I have a question for the XSL-FO scholars out there. Given the following
FO snippet:
    <fo:block>Lorem ipsum dolor <fo:inline id="outer"
      border="1pt solid red"><fo:inline id="inner"
        font-size="30pt">sit</fo:inline></fo:inline> amet</fo:block>

how tall is the border supposed to be?

Section 4.6, “Inline-areas”, states that “An inline-area with
inline-area children has a content-rectangle which extends from its
dominant baseline by its text-depth in the block-progression-direction,
and in the opposite direction by its text-altitude”.

In the case of the outer inline-area, text-altitude and text-depth are
taken from the font metrics and amount to 11100mpt. So the
border-rectangle is 11.1pt high.

The inner inline-area has a font-size of 30pt, which makes its
content-rectangle 27750mpt high, which largely overflows the
border-rectangle of the outer inline-area.

Have I missed anything, or is this behaviour utterly counter-intuitive?

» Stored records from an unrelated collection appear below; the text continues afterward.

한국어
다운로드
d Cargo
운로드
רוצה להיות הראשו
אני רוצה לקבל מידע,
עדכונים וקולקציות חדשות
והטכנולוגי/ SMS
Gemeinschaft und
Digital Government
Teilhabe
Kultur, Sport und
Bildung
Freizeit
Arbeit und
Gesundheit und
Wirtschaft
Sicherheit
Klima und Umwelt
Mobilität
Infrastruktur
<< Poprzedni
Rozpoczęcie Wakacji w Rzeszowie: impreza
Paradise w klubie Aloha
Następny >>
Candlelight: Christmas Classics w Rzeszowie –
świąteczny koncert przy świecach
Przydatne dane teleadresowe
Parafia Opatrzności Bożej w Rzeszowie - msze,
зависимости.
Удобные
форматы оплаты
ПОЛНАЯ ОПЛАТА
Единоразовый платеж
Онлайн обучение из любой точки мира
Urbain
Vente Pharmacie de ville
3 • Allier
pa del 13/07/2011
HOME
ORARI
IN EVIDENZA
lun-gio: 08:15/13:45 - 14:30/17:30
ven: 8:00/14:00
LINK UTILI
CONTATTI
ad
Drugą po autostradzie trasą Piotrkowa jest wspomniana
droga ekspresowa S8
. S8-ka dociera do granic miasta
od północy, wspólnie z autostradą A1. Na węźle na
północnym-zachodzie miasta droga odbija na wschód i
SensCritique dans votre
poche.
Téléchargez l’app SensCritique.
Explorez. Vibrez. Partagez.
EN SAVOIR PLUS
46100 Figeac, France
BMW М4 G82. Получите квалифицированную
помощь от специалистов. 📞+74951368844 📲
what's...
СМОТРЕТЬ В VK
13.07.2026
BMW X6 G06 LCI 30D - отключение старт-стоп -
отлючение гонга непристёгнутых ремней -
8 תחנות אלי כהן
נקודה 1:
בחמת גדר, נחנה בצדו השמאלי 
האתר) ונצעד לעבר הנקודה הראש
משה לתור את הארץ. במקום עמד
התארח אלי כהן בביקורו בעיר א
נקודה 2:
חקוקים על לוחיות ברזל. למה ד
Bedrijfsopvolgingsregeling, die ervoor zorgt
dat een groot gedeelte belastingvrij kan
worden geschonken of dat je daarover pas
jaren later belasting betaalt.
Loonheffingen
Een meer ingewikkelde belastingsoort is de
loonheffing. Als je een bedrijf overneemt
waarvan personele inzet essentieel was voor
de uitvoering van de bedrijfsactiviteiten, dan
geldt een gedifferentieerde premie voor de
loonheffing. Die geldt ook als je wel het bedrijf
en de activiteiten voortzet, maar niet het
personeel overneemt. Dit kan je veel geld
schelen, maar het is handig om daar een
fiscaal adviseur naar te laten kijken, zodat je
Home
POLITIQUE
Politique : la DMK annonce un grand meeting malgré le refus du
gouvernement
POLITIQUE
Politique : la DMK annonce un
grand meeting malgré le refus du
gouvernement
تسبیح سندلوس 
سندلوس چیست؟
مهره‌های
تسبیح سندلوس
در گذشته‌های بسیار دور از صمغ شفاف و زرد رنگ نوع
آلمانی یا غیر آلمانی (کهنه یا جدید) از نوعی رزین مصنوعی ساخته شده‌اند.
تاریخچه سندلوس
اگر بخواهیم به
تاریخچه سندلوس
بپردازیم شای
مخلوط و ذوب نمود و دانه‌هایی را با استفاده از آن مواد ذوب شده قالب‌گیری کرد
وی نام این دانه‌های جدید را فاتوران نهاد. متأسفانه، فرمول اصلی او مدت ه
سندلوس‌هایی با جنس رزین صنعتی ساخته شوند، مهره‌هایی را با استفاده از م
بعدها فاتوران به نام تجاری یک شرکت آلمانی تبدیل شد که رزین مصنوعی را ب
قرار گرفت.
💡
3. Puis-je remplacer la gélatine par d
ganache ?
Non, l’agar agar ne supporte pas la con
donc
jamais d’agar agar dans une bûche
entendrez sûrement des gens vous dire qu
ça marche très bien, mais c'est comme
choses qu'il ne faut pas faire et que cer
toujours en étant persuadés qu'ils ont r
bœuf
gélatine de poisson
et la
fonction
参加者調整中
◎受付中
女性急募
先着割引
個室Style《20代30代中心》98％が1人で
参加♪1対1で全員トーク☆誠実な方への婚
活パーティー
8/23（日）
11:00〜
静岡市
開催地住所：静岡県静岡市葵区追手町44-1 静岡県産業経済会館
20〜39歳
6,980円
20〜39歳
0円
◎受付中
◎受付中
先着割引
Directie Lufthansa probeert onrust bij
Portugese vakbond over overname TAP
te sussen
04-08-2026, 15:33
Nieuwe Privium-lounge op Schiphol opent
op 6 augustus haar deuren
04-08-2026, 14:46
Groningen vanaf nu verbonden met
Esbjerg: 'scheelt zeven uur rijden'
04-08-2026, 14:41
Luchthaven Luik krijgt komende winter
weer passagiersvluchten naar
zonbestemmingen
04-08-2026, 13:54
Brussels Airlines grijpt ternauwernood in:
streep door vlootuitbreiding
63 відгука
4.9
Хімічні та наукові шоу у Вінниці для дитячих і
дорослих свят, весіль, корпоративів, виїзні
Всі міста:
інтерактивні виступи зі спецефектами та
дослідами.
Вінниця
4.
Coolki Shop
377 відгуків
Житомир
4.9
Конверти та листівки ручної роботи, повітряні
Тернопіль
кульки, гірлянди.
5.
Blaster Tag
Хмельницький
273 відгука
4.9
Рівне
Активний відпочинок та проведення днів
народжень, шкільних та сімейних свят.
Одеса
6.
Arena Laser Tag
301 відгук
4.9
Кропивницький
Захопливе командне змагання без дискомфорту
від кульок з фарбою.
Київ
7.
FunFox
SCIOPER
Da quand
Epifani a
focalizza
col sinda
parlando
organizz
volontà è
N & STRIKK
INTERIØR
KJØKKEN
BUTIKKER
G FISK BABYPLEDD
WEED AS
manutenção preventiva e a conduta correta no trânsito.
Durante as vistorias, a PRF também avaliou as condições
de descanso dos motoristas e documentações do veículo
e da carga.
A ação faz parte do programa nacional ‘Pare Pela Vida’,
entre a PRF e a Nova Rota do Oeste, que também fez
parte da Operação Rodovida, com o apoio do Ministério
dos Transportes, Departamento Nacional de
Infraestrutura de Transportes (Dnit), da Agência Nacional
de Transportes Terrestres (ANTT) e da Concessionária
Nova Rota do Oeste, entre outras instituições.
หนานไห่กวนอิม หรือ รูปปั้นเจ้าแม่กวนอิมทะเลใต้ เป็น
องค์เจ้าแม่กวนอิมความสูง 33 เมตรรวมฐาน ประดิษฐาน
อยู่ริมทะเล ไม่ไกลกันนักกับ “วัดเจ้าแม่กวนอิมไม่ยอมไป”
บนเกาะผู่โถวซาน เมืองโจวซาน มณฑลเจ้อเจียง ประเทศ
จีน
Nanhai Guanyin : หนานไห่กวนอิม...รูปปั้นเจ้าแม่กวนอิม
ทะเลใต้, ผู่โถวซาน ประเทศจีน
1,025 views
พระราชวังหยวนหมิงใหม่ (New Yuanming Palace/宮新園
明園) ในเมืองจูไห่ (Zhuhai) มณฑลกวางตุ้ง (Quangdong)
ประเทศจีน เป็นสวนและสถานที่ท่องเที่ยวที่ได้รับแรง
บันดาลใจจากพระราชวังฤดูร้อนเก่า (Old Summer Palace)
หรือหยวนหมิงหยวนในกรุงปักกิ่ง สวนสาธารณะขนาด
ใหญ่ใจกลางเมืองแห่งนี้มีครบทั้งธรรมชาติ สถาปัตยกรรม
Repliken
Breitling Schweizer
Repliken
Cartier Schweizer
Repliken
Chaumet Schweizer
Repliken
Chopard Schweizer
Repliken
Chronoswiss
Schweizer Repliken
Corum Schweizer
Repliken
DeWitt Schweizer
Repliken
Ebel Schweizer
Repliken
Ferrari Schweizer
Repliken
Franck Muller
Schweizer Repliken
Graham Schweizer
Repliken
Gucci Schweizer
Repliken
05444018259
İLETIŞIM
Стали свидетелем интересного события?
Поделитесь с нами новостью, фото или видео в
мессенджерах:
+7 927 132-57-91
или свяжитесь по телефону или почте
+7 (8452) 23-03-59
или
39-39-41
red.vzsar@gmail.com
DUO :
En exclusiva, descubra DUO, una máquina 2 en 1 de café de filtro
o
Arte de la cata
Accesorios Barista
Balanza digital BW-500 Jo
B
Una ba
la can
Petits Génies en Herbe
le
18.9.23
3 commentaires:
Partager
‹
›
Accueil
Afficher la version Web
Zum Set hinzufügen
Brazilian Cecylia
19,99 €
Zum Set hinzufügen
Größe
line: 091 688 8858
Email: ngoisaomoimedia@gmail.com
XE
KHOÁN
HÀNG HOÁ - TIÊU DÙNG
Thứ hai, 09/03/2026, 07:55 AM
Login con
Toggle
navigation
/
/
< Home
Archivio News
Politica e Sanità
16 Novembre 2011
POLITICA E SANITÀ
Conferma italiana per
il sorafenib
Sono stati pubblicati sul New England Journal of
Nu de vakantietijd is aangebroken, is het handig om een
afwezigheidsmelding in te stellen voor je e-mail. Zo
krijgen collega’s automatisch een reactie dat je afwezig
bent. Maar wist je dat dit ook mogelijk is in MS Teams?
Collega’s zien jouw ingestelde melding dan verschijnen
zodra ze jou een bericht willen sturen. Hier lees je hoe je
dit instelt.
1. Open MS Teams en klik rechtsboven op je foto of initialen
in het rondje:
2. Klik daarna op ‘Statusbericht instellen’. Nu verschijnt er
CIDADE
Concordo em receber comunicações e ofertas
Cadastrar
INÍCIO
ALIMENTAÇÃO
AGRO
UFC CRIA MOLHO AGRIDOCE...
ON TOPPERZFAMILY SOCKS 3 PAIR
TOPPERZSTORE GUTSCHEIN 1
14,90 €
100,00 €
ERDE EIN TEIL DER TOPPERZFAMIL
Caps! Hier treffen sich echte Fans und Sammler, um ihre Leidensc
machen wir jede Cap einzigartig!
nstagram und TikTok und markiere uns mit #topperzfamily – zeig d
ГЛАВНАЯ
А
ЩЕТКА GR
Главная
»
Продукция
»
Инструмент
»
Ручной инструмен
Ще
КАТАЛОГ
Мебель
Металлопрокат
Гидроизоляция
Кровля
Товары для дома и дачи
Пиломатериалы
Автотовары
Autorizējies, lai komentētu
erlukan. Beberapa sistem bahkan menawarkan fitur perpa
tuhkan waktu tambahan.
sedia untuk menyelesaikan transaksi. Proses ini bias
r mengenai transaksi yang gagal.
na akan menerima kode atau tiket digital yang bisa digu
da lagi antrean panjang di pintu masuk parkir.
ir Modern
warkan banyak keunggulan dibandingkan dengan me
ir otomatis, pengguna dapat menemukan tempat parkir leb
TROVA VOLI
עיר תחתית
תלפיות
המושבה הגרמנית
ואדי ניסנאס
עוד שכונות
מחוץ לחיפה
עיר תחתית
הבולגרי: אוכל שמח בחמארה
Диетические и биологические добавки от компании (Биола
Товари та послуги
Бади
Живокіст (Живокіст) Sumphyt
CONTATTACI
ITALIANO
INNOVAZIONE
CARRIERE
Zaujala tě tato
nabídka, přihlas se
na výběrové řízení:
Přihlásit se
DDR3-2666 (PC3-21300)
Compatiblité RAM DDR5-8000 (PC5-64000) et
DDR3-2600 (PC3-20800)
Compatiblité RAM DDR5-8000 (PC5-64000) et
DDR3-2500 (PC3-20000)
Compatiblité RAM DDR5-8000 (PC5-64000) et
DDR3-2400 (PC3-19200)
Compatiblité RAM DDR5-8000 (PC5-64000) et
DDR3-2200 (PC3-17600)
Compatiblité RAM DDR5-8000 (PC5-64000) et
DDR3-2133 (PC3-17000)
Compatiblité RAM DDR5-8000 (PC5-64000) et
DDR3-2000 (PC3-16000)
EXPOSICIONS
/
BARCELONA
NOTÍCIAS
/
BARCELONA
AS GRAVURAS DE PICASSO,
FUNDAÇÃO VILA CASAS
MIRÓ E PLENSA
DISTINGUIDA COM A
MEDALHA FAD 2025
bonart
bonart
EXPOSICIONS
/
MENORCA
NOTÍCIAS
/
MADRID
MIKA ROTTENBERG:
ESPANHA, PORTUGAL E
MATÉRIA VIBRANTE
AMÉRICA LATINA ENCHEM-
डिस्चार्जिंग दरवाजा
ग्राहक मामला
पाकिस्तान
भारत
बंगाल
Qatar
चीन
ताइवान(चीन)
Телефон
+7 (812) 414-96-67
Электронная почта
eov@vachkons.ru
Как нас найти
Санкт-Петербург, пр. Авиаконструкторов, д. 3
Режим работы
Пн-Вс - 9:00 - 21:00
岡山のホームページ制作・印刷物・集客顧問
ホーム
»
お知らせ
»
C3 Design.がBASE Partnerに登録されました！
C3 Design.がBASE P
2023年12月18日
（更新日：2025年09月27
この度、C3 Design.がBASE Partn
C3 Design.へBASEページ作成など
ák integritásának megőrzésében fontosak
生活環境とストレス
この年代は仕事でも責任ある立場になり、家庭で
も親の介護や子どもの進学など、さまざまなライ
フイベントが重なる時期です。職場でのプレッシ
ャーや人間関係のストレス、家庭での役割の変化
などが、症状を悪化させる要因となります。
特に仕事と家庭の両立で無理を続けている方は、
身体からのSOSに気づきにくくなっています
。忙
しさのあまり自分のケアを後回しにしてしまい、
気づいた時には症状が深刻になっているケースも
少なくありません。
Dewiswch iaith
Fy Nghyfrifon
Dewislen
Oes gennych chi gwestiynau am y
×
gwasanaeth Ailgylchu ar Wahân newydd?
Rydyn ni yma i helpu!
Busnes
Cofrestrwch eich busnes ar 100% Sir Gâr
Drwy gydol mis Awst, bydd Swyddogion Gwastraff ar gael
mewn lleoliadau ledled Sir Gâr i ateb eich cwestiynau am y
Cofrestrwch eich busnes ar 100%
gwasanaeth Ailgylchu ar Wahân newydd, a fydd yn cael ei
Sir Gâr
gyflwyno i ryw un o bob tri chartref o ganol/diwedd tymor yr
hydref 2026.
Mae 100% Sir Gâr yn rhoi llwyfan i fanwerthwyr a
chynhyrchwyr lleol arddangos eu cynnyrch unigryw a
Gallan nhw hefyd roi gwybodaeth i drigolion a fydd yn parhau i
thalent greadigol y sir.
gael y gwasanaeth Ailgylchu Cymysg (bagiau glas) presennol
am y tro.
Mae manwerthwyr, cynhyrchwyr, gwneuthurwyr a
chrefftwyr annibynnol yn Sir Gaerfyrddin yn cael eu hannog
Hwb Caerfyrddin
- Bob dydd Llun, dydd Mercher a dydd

Note that the height of the inner inline-area still is taken into
account when building lines; this is explained in details in section
4.5, “Line-areas” but, basically, when the inline-stacking-strategy is
left to its default value, the maximum-line-rectangle is used and
determined according to the content-rectangles of /all/ the inline-areas
stacked within the line-area.

I came to think about this issue when it was mentioned to me that only
the bottom part of an image surrounded by an fo:basic-link element is
active. The description of fo:basic-link closely follows the one for
fo:inline so the explanation above applies. If I understand well, the
only way to increase the content-rectangle of the basic-link area is to
increase the font size, but that font-size would need to be computed in
a pre-processing step. It would have to take into account the active
font where the basic-link occurs, and the size of the image, and
possibly content-height set on the fo:external-graphic. That would be
horribly tricky and fragile.

Any thoughts?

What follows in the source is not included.